Drop the temp further, say -10°f. I can usually make my daily commute in these temps using my standard layering of mittens. Throw in a 20 mph headwind at these temps, and now we have to add chemical warmers to keep my fingers and thumbs from losing too much heat before my commute is finished. I would not necessarily want these adjustments without the wind, however, as it would be too easy to start sweating when my hands get too warm, and sweaty mittens can be a recipe for severe discomfort.
I will agree that for some, a windbreaker can solve issues on the torso and legs in windy conditions (although in my experience, this area never gets all that cold anyway, even in windy conditions - with the exception of the crotch), but the extremities will still need to be addressed accordingly to compensate for wind at lower temps.
We need to dress for our unique body needs.

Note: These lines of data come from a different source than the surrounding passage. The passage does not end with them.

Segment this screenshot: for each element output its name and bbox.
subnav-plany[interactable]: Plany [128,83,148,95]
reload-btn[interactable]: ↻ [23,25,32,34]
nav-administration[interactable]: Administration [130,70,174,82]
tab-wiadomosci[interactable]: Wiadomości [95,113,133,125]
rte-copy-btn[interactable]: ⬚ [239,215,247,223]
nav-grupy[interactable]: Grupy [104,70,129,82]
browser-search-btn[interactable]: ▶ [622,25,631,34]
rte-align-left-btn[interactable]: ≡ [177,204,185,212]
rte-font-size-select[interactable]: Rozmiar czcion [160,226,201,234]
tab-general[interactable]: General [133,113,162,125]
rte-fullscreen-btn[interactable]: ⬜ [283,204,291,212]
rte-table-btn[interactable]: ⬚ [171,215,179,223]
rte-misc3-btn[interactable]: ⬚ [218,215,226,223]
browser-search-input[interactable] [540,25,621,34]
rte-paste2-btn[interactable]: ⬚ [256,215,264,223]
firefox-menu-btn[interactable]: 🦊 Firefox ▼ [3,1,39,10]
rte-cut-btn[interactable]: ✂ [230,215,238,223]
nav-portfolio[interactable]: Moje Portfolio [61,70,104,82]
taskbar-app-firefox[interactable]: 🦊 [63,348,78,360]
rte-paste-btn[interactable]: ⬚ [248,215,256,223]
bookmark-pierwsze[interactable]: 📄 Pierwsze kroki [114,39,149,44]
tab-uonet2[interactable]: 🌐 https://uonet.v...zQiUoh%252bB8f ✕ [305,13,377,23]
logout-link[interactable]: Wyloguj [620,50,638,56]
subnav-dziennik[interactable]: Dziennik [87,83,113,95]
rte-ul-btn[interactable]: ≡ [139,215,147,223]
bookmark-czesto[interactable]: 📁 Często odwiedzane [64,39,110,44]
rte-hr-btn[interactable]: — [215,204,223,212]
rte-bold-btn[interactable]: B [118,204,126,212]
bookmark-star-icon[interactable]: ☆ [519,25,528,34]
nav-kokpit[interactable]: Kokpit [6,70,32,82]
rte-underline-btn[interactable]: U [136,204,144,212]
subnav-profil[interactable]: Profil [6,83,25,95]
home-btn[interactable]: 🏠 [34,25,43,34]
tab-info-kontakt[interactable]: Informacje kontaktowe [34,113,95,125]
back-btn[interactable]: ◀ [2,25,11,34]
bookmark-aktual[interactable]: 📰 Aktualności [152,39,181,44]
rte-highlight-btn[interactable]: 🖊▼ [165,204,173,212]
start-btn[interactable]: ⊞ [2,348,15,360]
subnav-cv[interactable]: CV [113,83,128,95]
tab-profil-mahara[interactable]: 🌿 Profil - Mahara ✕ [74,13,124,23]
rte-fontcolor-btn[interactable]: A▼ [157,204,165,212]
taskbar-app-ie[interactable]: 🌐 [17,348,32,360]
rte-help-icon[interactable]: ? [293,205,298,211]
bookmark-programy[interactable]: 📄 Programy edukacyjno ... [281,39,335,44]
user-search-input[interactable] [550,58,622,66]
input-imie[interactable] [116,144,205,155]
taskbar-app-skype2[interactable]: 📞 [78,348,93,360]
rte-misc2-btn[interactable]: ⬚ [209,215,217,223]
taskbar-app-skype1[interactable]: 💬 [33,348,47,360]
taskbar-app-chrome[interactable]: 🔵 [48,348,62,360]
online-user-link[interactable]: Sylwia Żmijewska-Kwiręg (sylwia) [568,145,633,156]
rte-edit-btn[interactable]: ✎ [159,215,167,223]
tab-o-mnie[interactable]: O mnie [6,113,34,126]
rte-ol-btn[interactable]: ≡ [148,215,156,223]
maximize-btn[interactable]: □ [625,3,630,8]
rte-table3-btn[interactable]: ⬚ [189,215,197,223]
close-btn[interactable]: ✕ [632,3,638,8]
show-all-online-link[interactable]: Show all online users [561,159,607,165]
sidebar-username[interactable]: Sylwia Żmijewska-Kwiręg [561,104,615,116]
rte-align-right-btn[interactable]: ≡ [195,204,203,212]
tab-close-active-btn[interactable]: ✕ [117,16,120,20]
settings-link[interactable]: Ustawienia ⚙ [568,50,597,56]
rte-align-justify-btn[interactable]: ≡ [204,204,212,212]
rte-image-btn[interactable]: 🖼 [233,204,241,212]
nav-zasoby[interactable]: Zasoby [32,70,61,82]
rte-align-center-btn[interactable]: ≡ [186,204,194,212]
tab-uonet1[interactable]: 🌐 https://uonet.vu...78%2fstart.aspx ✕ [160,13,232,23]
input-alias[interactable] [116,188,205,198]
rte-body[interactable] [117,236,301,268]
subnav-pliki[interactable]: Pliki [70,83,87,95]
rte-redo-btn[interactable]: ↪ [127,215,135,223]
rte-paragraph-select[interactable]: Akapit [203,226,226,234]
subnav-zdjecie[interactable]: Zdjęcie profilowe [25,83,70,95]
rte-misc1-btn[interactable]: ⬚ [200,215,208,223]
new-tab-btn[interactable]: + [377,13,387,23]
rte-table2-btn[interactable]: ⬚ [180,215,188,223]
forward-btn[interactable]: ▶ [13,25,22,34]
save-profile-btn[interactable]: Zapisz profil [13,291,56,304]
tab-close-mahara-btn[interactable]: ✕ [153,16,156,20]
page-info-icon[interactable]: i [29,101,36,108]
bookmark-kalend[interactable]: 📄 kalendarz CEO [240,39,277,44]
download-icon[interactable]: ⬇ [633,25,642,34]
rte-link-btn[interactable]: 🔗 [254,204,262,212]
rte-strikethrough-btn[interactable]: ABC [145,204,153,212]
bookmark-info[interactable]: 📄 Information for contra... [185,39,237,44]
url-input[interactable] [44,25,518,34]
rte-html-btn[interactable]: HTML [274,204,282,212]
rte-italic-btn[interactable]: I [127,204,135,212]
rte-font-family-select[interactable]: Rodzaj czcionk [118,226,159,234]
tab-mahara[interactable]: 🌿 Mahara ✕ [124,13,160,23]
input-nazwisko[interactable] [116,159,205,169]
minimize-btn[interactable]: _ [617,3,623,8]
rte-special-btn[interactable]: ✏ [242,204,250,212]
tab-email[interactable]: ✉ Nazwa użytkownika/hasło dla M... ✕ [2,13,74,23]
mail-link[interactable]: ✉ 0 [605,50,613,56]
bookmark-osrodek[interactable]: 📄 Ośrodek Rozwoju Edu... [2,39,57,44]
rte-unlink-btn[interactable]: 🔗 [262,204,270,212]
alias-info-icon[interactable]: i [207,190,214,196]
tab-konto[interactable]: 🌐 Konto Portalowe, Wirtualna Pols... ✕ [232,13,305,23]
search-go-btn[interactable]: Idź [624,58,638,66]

That said, wind is a very low priority when dressing for my daily winter rides. After air temp, it's sky conditions that are the next priority, sun versus cloudy or night. Snow plays a role too, but that's more an issue of how "fast" I can get where I'm going ... Unless temps are near freezing and I could end up getting wet. The wind, like snow, slows me down and taking longer to get where I'm going, but no real change in my clothing.

45NRTH Naughtvind shell pant are great alone at warmer temps and layered over wool bibs for colder temps. On the top I love my Podiumwear Arrowhead jacket and for the the wind and colder temps, I layer their wind vest under the jacket

To the point of a mechanical, working with bare hands ... that's exposed skin, and that's when wind chill is a factor. My winter tools include chemical hand warmers and light gloves. Trust me, 10+ years of winter riding, I've had my mechanical issues and know how to manage them.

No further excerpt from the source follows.